Demikianlah, isu yang diangkat oleh aktivis gender pada awal sejarahnya adalah isu sosial. Gender dibangun atas keprihatinan terhadap masalah sosial, terutama pada masyarakat yang menempatkan perempuan pada posisi rendah, hal yang demikian itu pada masyarakat muslim tidak terjadi, karena merendahkan perempuan adalah suatu hal yang bertolak belakang dengan ajaran islam.

Kesimpulan

            Dari sebuah gerakan kemanusiaan yang bertujuan melawan penindasan laki-laki terhadap perempuan di Barat serta menggantikan peran laki-laki yang mereka anggap lemah pasca perang dunia, gerakan yang diinisiasi oleh perempuan tersebut menjelma menjadi ideologi feminisme dan berbuah paham kesetaraan gender yang sejatinya hanyalah solusi lokal masyarakat barat untuk keluar dari sebuah krisis kemanusiaan, sosial dan ekonomi.

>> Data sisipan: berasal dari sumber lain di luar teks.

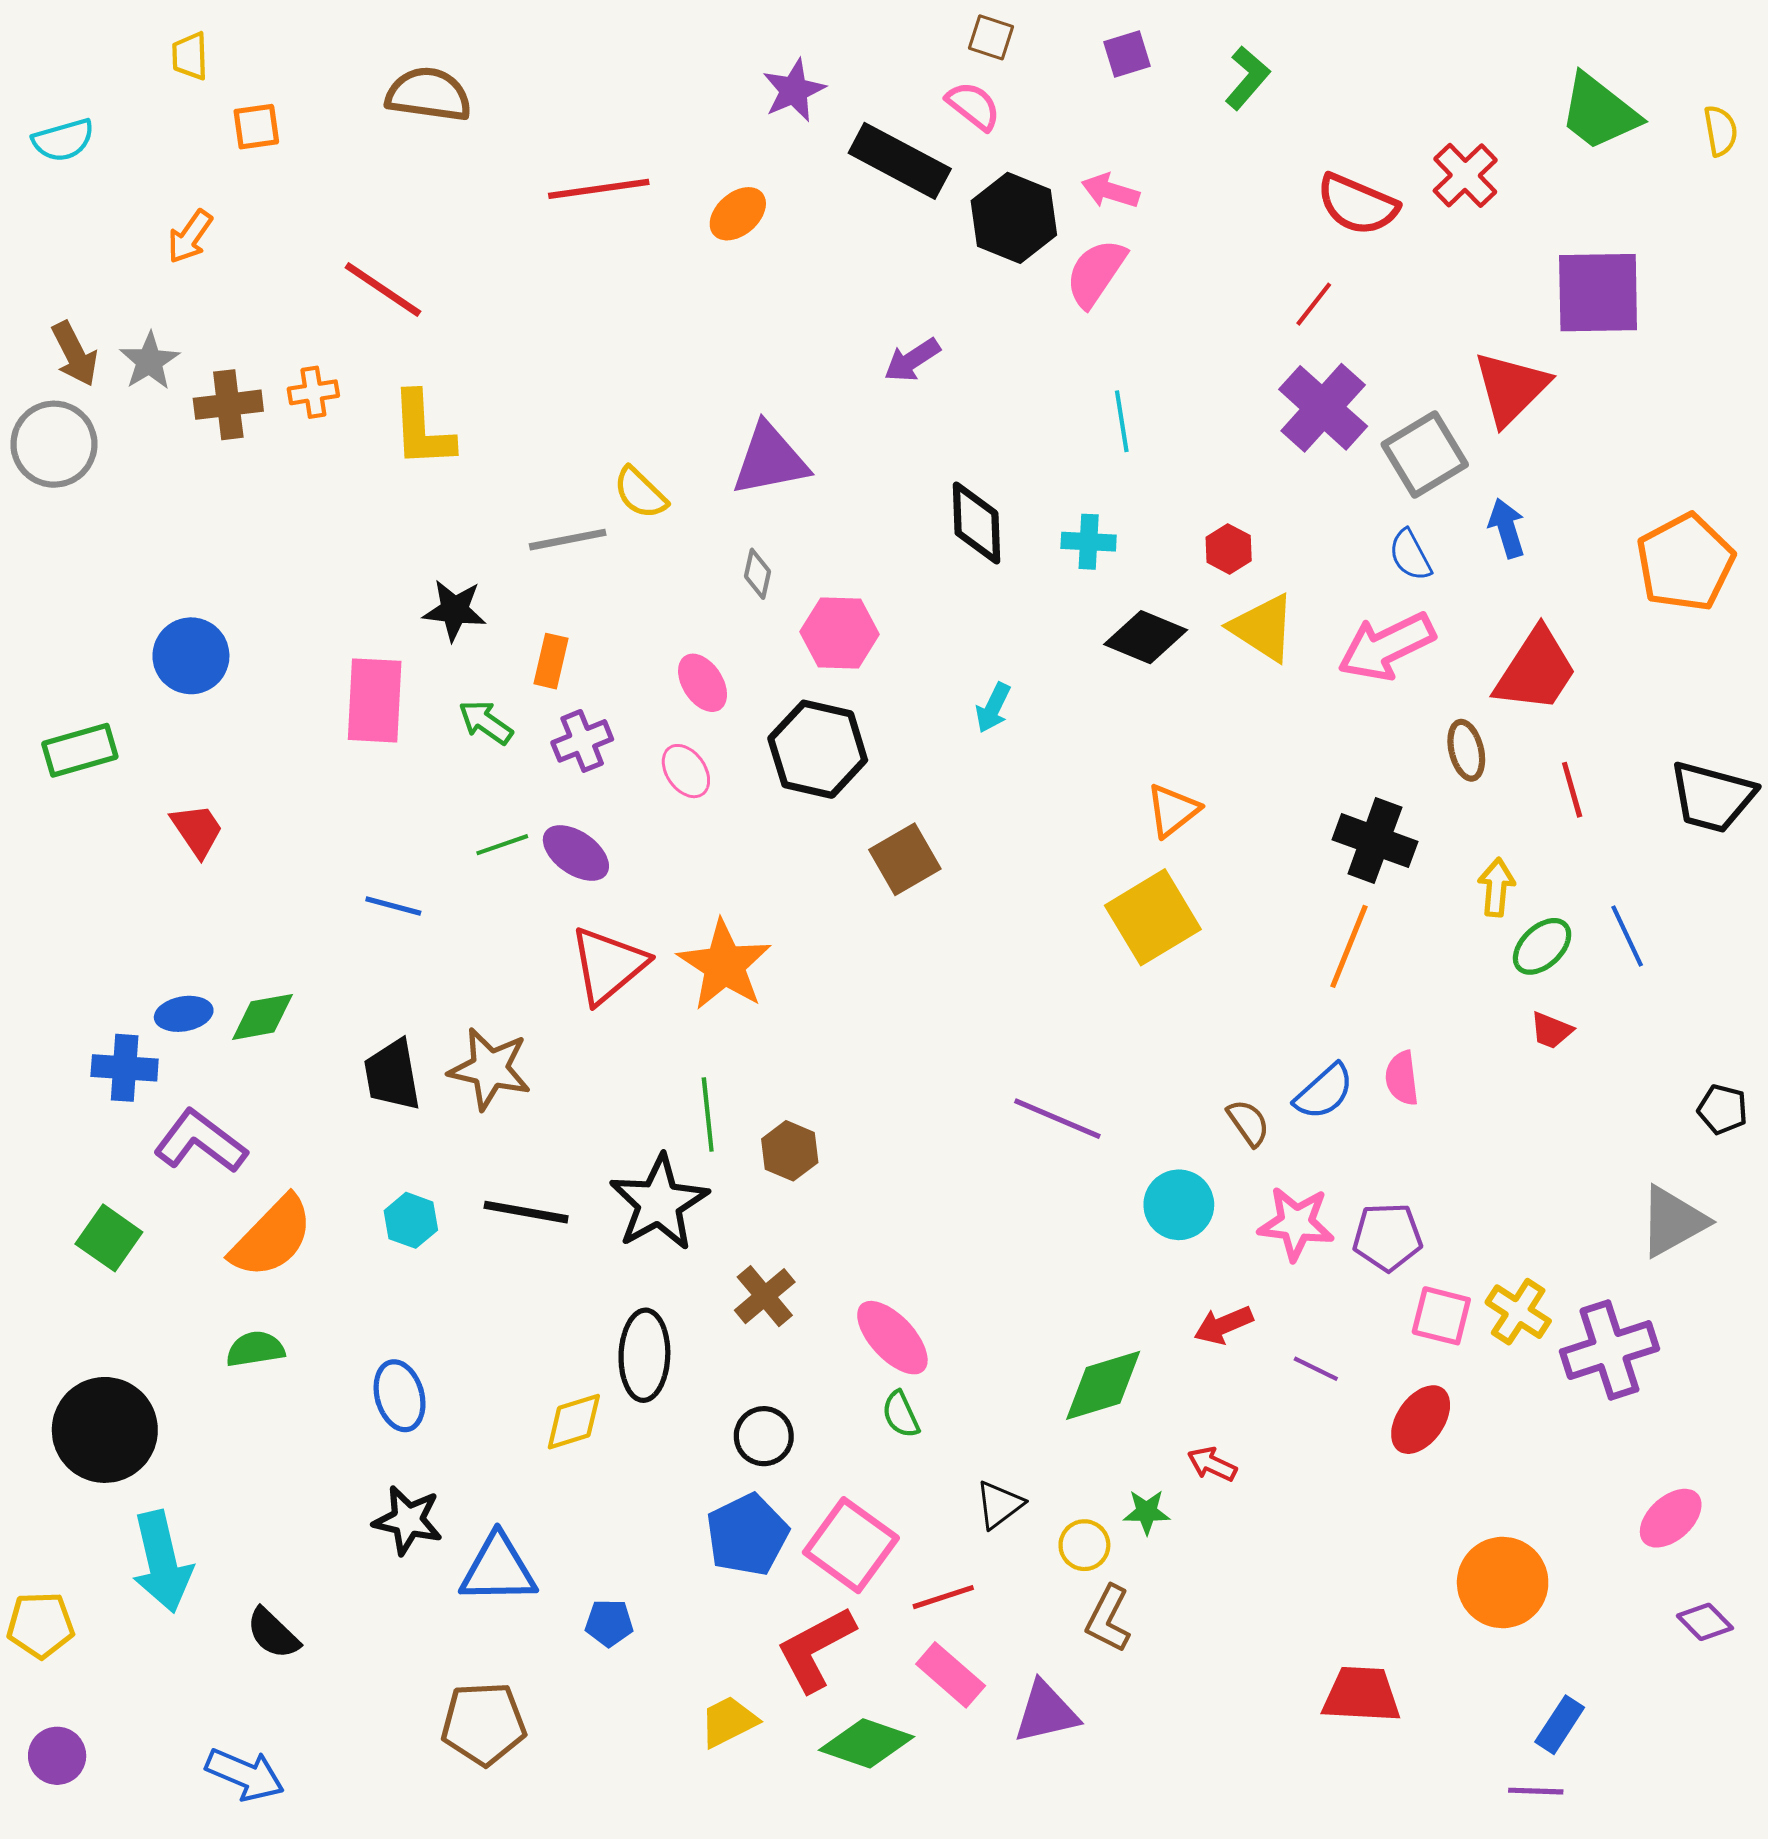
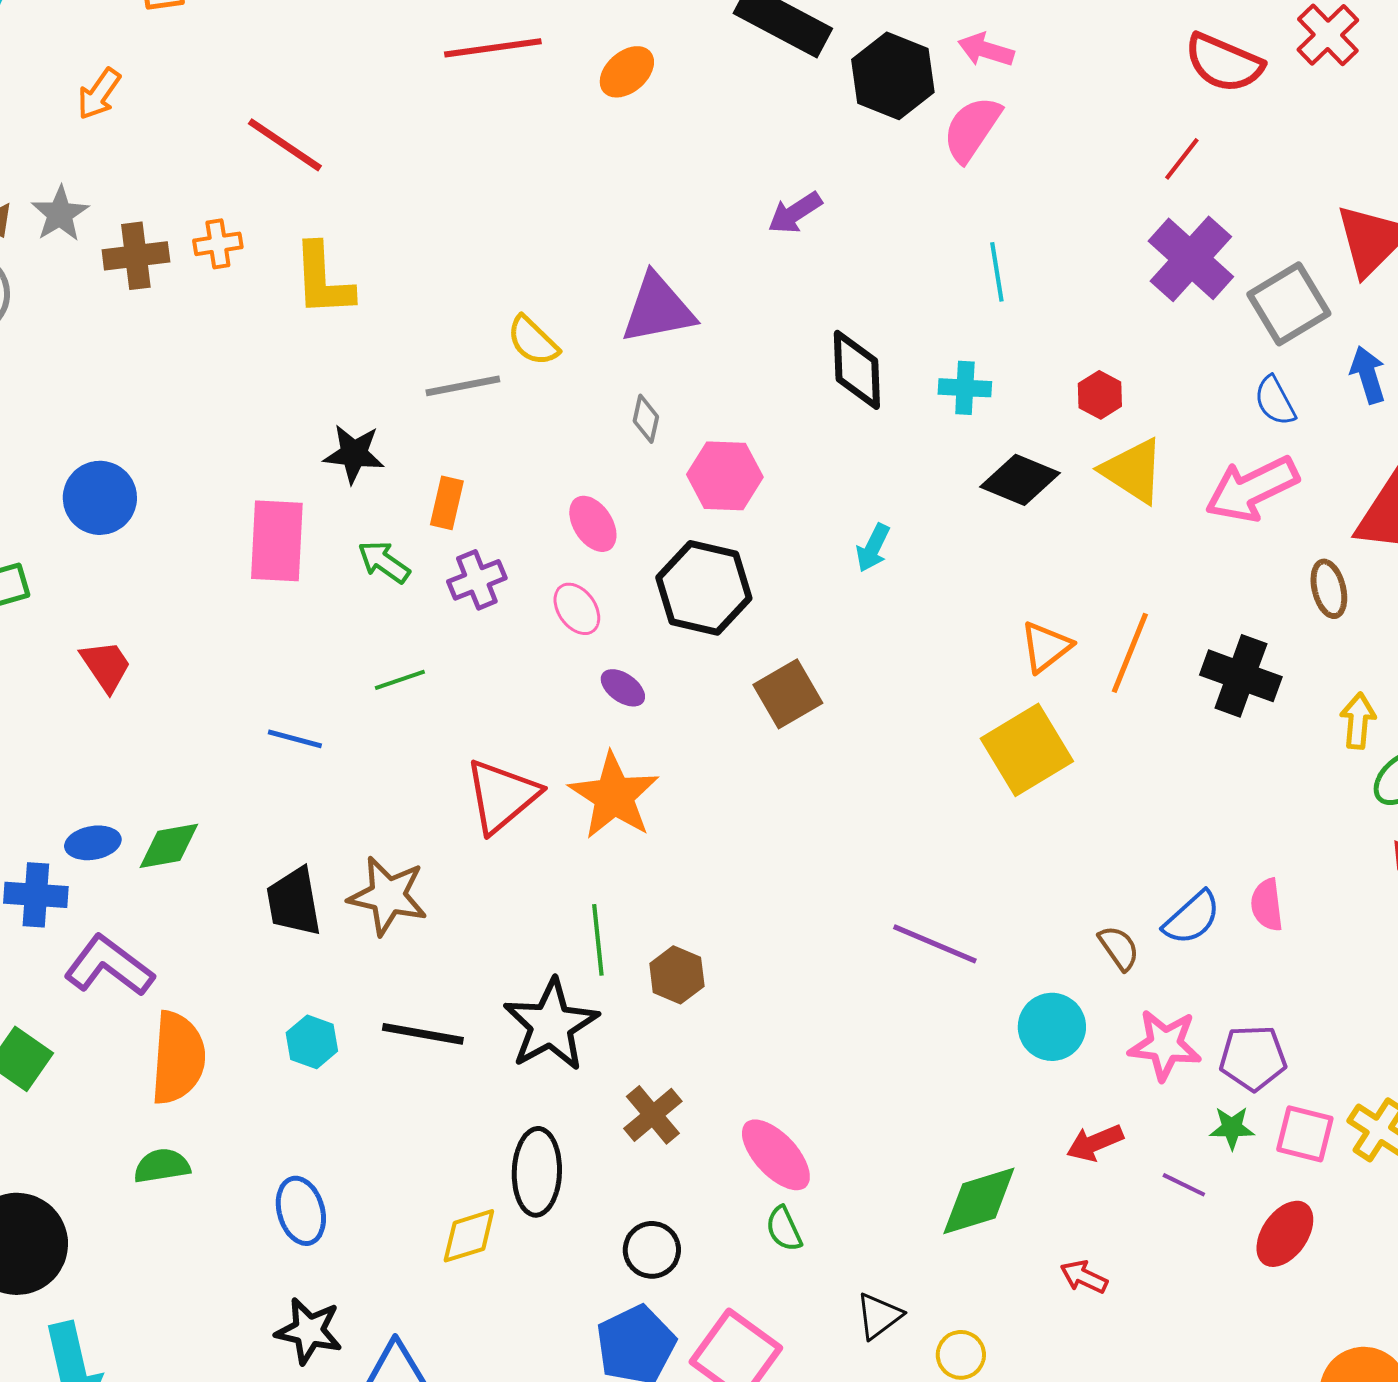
purple ellipse: (576, 853) -> (623, 688), moved, size x0.7
orange line: (1349, 946) -> (1130, 653), moved
orange semicircle: (272, 1237) -> (178, 1058), turned -40
green star: (1147, 1512) -> (1232, 1128), moved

Tentunya krisis dan solusi ini tidak universal. Sebaliknya dalam Islam, hubungan laki-laki dan perempuan tidak dipandang sebagai hubungan kekuasaan antara penindas dan yang tertindas. Keserasian relasi antara kedua jenis kelamin ini laki-laki dan perempuan secara indah digambarkan dalam Al-Quran.


[1] Henri Shalahuddin: Feminisme dan Kesetaraan Gender, Tantangan Wanita Muslimah (INSIST UNIDA Gontor Press. Ponorogo:2018) Cet-I hal 6.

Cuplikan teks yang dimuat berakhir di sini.